A green-head ant carries off a wattle seed that is specially designed to be spread by ants. The white part, called an elaiosome, is full of fat. It attracts ants who take the seed back to their nest. The caterpillar of an Imperial Hairstreak Butterfly, Jalmenus evagoras, and a leafhopper are tended and protected by Iridomyrmex gracilis ants. In return they supply the ants with a sugary secretion.
All ants belong to the family Formicidae and together with wasps and bees belong to the Order Hymenoptera. There are lots of different ant species. In Australia alone there may be more than 3000 different species of ants, but so far only around 1300 have been scientifically named.
Ants are social insects that live in colonies. Their colonies are perennial, meaning they survive from one year to the next. The size of a colony depends on the species of ant. They range from a few tens or hundreds of individuals to several millions.

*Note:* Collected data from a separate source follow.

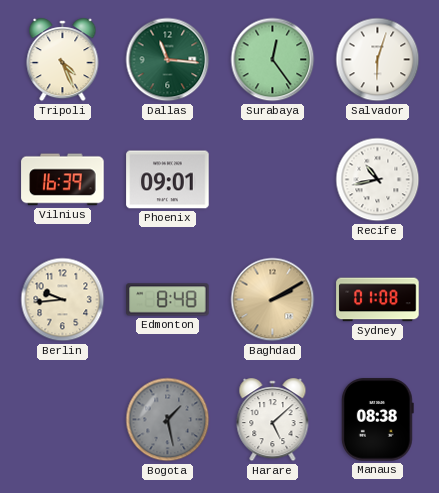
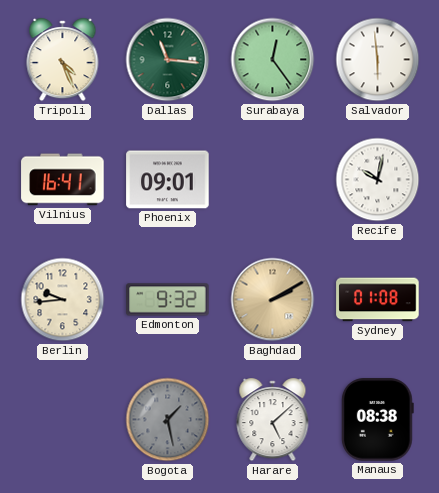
Salvador: 6:03 -> 5:59
Vilnius: 16:39 -> 16:41
Recife: 10:43 -> 10:02
Edmonton: 8:48 -> 9:32
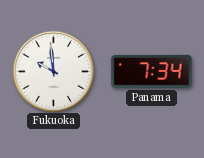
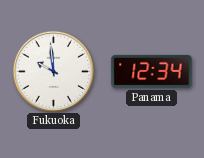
Panama: 7:34 -> 12:34
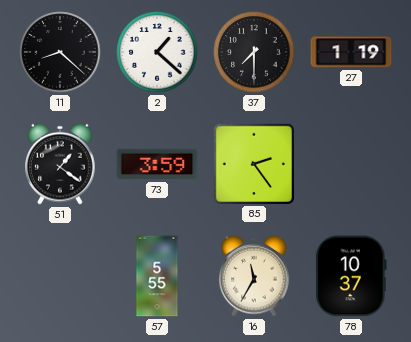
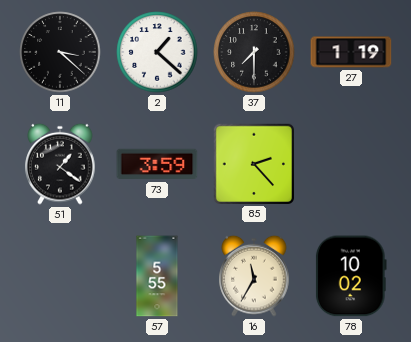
11: 8:22 -> 3:22
85: 2:24 -> 2:23
78: 10:37 -> 10:02
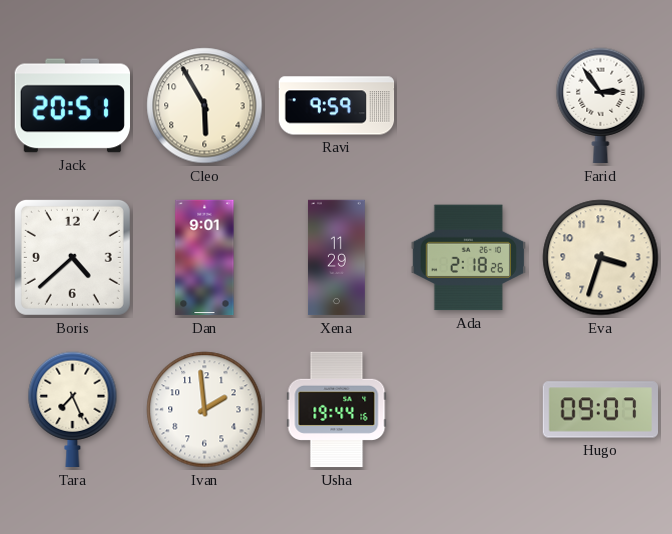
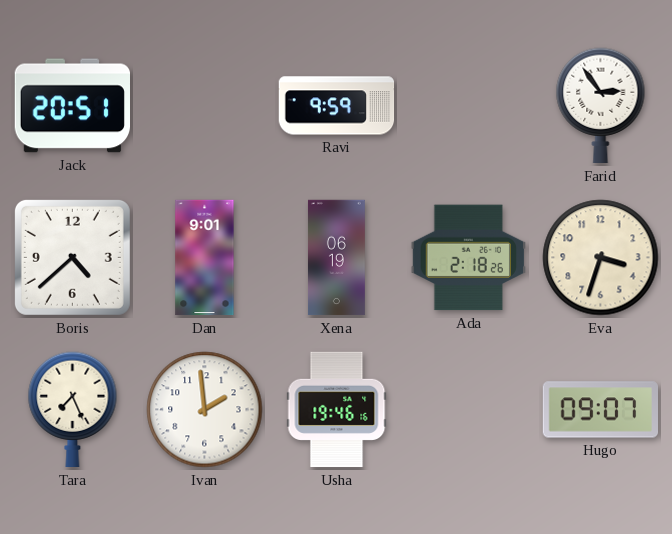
Cleo: 5:55 -> none
Xena: 11:29 -> 06:19
Usha: 19:44 -> 19:46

Many people regard ants as pests. Some species come inside houses looking for food or water. A few can even live indoors, nesting in wall cavities and ceiling spaces or sometimes inside electrical appliances. Outdoors their nesting activities can destabilise paved areas and play havoc with lawns, playing fields and golf courses.
Ant stings can be very painful but are usually short-lived. However, people who are sensitive to ant venoms can suffer severe allergic reactions. In the worst cases stings can be life-threatening, but deaths are rare.
Finally, a few introduced ant species are among the worst environmental pests. These invasive species can build up in huge numbers and affect native plants and animals.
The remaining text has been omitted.